**EXERCISE MATERIAL:**
++++

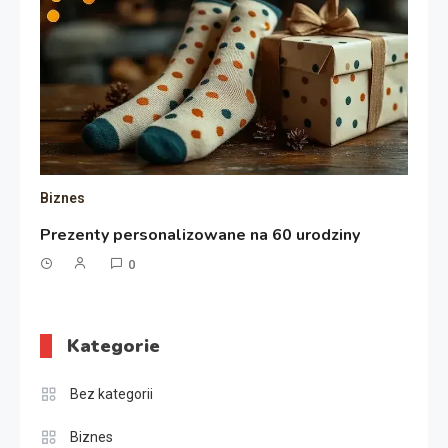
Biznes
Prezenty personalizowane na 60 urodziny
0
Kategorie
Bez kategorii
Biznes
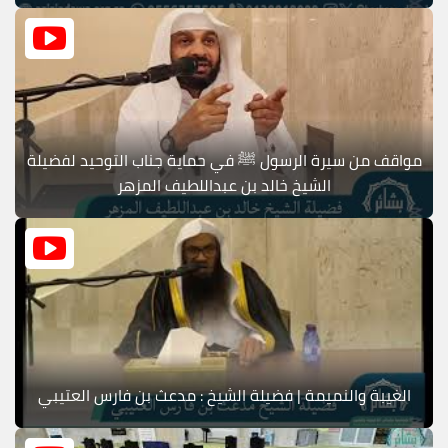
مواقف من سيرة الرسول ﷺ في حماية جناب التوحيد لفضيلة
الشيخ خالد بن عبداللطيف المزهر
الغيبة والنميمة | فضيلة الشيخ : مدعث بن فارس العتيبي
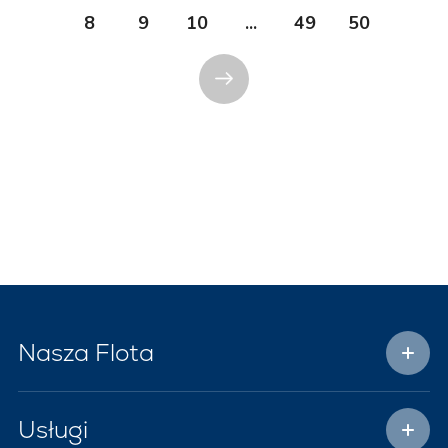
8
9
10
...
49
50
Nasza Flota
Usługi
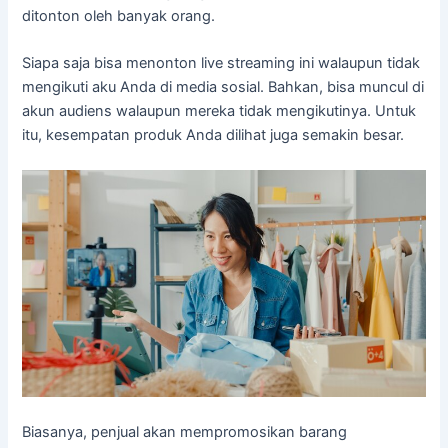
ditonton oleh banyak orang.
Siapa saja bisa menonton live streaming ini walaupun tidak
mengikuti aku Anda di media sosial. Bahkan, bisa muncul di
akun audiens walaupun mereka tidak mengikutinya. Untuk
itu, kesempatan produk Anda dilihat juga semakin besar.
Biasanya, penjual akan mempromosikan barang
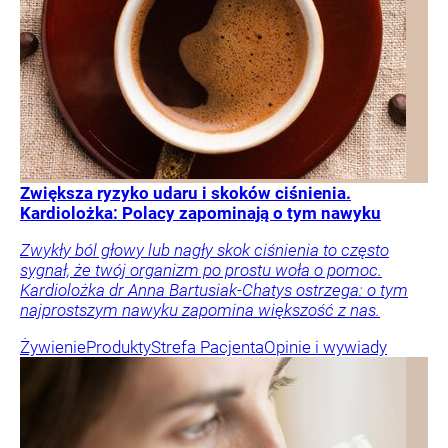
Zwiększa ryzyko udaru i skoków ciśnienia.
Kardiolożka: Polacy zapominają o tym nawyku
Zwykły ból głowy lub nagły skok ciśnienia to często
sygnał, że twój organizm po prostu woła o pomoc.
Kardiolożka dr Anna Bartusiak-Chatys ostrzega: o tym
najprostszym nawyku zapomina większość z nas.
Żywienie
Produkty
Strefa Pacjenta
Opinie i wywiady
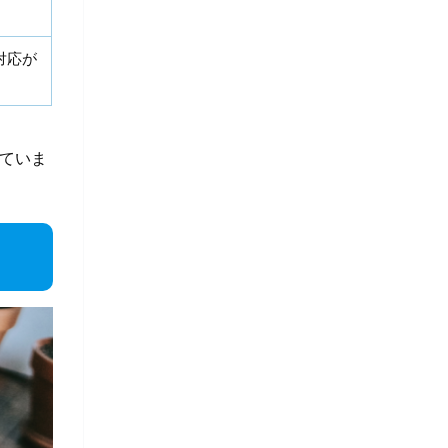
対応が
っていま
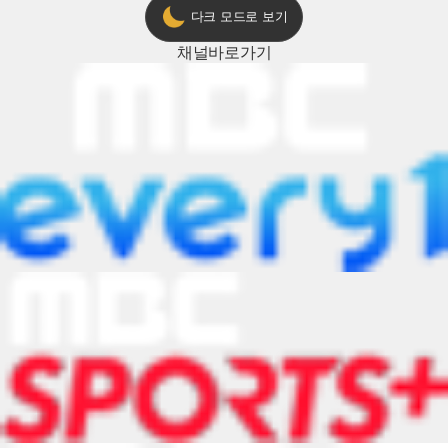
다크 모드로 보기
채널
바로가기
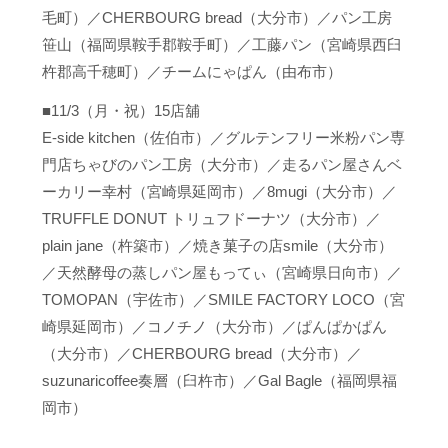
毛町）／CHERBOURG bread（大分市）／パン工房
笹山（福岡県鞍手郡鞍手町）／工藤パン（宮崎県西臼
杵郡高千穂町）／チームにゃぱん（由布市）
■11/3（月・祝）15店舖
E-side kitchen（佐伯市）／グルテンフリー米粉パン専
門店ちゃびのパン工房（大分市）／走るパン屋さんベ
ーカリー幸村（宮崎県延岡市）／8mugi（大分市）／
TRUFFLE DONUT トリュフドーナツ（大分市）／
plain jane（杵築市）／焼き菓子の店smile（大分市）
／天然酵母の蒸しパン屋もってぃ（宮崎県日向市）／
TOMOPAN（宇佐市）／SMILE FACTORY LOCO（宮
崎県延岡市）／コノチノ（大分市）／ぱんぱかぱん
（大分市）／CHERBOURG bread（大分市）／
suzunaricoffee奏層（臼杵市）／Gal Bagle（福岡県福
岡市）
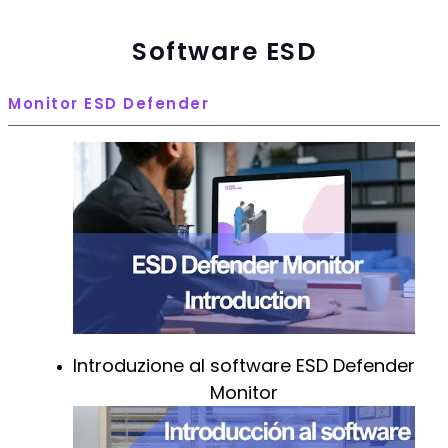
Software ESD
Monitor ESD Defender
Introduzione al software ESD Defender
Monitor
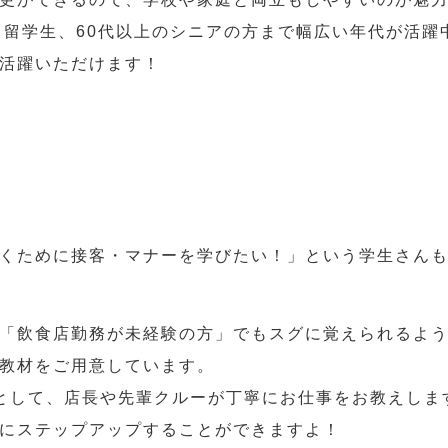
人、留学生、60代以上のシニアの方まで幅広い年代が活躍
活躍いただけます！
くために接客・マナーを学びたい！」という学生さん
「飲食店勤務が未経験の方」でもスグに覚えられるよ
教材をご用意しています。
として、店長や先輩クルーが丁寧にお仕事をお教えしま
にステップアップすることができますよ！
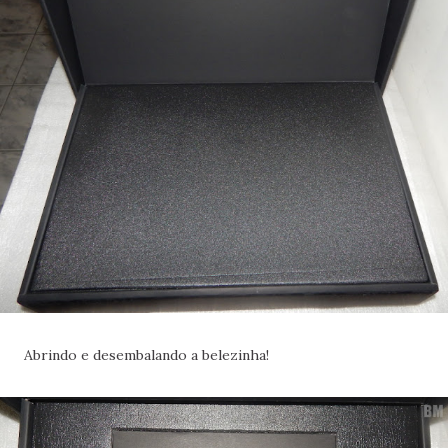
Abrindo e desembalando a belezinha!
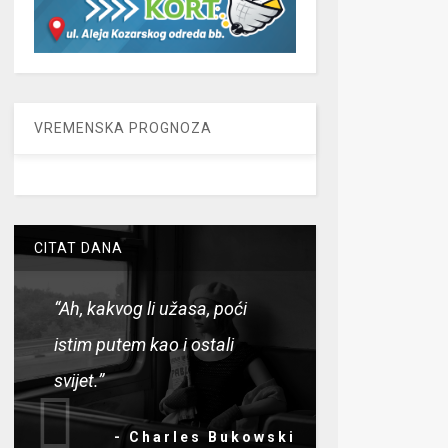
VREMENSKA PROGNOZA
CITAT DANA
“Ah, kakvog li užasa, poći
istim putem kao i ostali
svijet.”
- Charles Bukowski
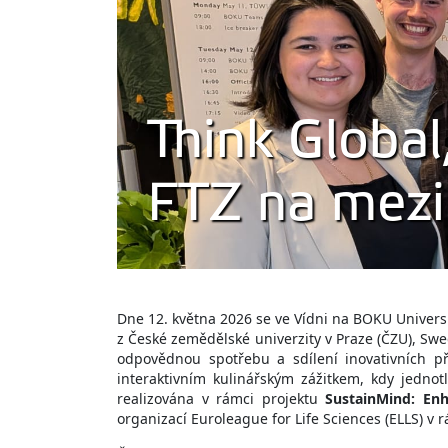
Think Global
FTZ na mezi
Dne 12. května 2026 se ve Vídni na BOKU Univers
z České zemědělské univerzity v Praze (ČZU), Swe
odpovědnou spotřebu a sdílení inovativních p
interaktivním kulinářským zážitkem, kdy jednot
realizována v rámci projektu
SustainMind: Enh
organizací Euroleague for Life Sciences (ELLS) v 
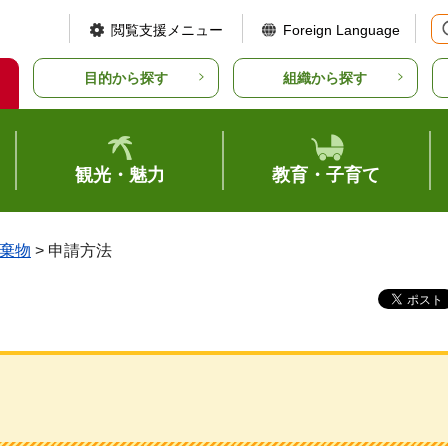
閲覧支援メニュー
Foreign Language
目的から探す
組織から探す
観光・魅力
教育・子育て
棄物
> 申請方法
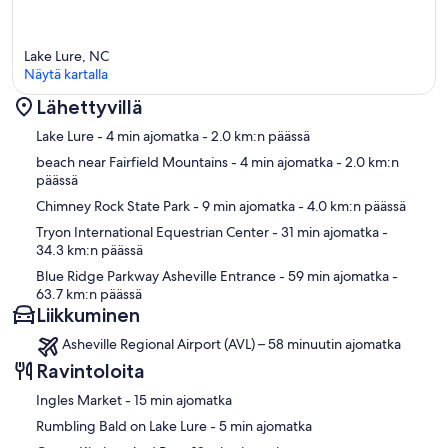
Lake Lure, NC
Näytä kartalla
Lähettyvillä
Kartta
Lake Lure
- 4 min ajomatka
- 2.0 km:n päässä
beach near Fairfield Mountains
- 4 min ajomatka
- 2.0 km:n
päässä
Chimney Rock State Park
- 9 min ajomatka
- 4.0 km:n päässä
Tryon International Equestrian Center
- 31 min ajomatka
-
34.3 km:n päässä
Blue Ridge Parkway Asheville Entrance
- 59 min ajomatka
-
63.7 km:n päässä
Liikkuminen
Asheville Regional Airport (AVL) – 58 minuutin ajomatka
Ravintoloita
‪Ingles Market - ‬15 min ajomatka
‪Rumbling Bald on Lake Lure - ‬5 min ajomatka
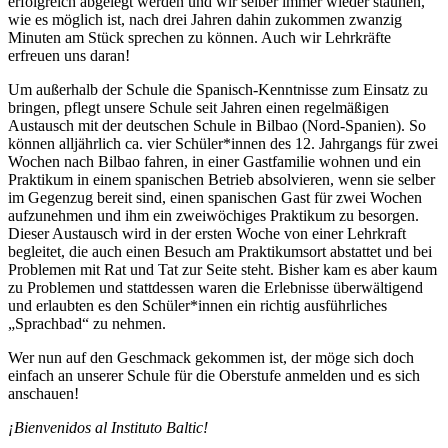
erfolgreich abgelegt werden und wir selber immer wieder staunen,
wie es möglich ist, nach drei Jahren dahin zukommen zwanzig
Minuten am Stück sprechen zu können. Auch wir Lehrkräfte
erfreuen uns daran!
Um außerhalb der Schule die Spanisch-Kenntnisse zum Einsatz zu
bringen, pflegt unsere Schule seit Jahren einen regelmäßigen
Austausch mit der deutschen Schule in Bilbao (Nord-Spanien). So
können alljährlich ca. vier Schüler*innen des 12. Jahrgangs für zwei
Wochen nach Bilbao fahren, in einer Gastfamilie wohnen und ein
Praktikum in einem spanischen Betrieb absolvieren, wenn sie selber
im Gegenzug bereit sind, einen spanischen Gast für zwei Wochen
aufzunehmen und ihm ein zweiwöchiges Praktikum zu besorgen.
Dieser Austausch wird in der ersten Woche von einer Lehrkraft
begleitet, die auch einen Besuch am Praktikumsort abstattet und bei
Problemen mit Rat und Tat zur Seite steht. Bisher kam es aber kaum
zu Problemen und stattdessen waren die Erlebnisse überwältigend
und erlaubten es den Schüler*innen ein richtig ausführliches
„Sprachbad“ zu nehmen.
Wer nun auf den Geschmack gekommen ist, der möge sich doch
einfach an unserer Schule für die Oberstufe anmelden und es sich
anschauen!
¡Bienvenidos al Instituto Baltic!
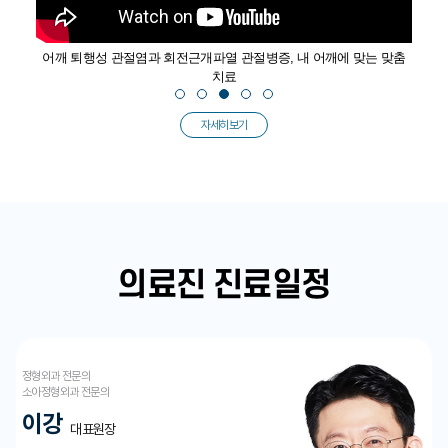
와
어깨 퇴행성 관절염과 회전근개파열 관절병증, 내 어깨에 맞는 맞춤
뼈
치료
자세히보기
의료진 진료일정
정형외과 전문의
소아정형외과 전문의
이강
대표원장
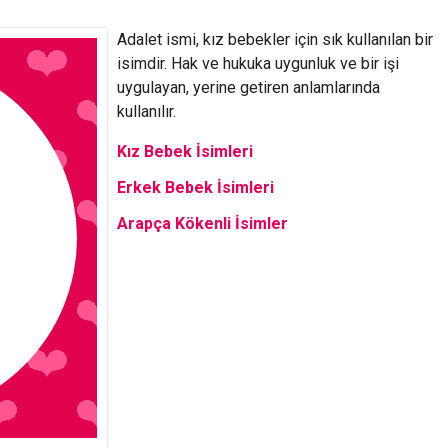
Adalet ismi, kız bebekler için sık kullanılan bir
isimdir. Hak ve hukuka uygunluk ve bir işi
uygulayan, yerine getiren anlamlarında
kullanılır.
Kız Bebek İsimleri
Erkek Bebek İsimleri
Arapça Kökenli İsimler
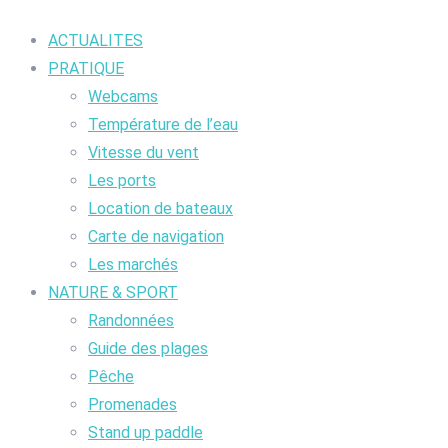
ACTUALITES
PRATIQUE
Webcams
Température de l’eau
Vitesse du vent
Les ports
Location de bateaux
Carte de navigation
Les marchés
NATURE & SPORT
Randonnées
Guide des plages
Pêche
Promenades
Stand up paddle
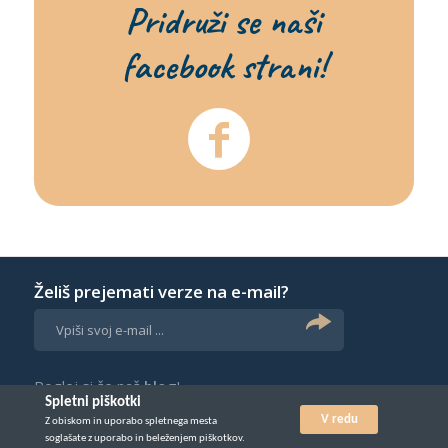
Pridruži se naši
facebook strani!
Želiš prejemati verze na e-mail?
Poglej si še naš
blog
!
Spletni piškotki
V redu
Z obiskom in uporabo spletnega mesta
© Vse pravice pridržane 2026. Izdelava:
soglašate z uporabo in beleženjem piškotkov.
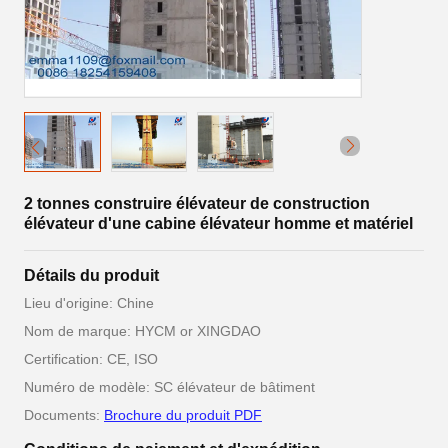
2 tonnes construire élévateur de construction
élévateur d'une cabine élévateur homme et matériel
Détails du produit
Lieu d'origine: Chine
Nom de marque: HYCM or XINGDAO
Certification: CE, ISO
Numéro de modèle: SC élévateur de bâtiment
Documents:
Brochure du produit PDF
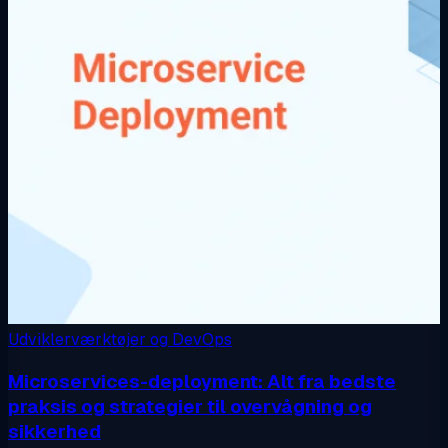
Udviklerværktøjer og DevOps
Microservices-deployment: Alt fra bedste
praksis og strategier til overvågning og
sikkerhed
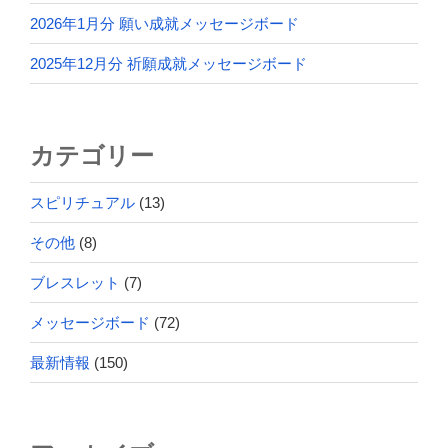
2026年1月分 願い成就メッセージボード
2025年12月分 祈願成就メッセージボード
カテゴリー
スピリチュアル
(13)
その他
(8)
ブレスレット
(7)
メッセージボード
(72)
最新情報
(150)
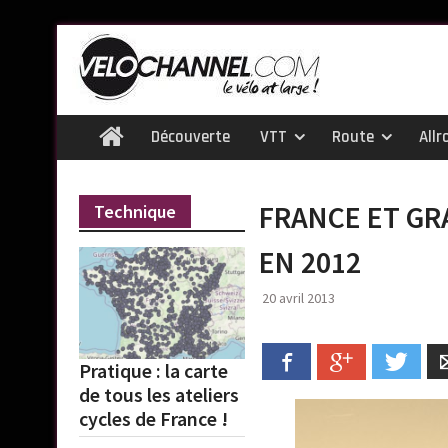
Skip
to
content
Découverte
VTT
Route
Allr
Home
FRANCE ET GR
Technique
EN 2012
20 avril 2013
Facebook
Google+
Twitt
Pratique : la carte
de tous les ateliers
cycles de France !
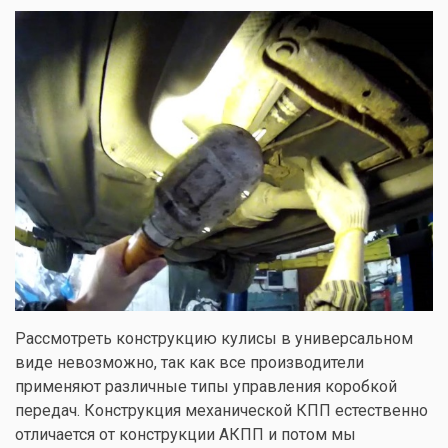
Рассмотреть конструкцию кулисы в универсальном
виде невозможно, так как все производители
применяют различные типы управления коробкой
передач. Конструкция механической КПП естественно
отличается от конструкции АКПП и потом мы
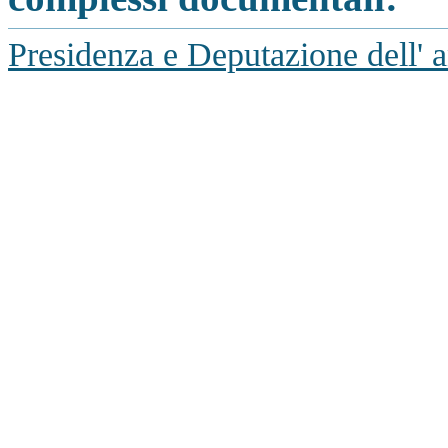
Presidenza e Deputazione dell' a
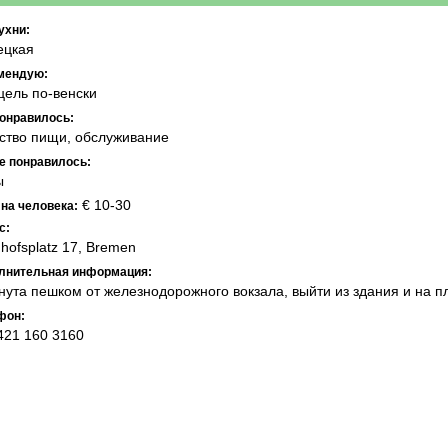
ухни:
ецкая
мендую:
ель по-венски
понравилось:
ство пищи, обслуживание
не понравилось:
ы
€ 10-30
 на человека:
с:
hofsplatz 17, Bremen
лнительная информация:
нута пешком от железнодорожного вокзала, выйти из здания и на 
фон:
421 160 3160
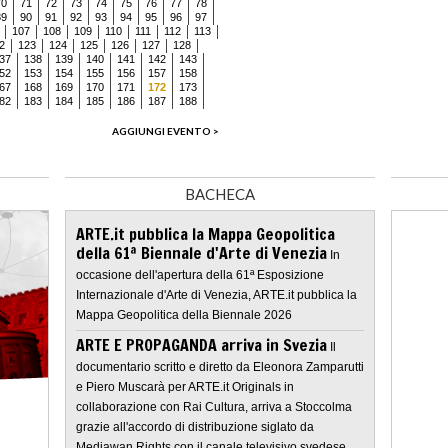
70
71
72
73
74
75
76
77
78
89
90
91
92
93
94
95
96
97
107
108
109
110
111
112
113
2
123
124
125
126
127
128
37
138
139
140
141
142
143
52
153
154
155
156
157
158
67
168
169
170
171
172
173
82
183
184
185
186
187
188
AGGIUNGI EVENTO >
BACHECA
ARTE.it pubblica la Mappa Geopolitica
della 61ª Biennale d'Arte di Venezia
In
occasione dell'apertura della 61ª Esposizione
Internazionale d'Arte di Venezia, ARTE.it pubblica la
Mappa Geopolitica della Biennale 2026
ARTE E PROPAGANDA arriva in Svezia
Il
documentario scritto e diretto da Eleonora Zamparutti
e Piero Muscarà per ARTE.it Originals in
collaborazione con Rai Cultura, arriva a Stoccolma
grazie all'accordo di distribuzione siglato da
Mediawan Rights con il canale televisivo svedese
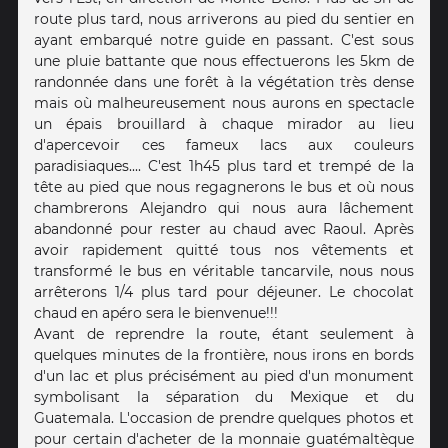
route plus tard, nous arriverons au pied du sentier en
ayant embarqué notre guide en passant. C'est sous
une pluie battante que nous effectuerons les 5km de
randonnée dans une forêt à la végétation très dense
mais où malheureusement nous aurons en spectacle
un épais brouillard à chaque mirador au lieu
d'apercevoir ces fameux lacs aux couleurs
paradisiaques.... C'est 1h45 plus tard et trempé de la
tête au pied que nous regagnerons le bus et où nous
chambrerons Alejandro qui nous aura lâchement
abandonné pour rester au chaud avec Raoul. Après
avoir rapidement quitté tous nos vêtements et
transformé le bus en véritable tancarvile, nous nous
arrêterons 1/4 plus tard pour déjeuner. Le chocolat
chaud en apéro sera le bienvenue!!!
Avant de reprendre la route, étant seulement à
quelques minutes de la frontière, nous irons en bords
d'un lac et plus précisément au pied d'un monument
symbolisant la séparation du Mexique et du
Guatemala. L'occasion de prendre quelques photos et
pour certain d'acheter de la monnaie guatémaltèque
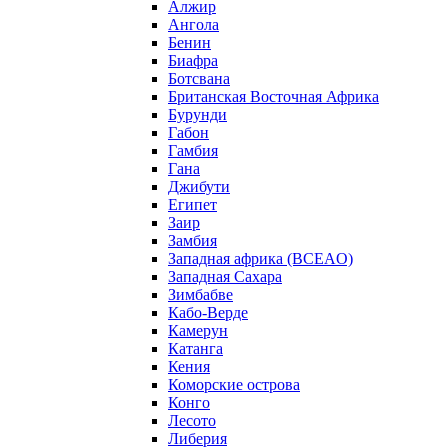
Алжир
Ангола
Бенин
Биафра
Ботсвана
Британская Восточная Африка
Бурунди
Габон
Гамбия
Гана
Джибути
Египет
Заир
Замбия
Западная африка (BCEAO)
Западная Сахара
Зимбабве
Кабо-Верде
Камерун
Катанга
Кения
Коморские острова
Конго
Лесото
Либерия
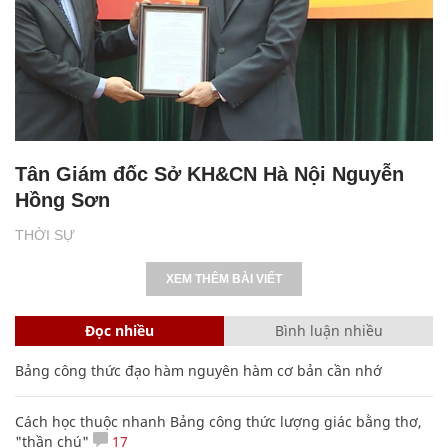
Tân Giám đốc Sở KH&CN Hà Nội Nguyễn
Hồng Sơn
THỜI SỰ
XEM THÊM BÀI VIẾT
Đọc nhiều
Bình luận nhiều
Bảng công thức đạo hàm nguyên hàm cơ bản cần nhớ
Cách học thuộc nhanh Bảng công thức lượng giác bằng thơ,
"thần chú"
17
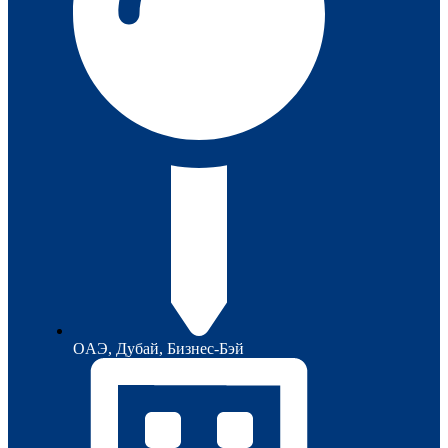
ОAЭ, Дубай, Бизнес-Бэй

++++

Copy exactly, without pictures, the lines above from the one with "Foreign Language" down to the one with "erfreuen uns daran!", inclusive.

Foreign Language
目的から探す
組織から探す
観光・魅力
教育・子育て
棄物
> 申請方法
Lake Lure, NC
Näytä kartalla
Lähettyvillä
Kartta
Lake Lure
- 4 min ajomatka
- 2.0 km:n päässä
beach near Fairfield Mountains
- 4 min ajomatka
- 2.0 km:n
päässä
Chimney Rock State Park
- 9 min ajomatka
- 4.0 km:n päässä
Tryon International Equestrian Center
- 31 min ajomatka
-
34.3 km:n päässä
Blue Ridge Parkway Asheville Entrance
- 59 min ajomatka
-
63.7 km:n päässä
Liikkuminen
Asheville Regional Airport (AVL) – 58 minuutin ajomatka
Ravintoloita
‪Ingles Market - ‬15 min ajomatka
‪Rumbling Bald on Lake Lure - ‬5 min ajomatka
erfolgreich abgelegt werden und wir selber immer wieder staunen,
wie es möglich ist, nach drei Jahren dahin zukommen zwanzig
Minuten am Stück sprechen zu können. Auch wir Lehrkräfte
erfreuen uns daran!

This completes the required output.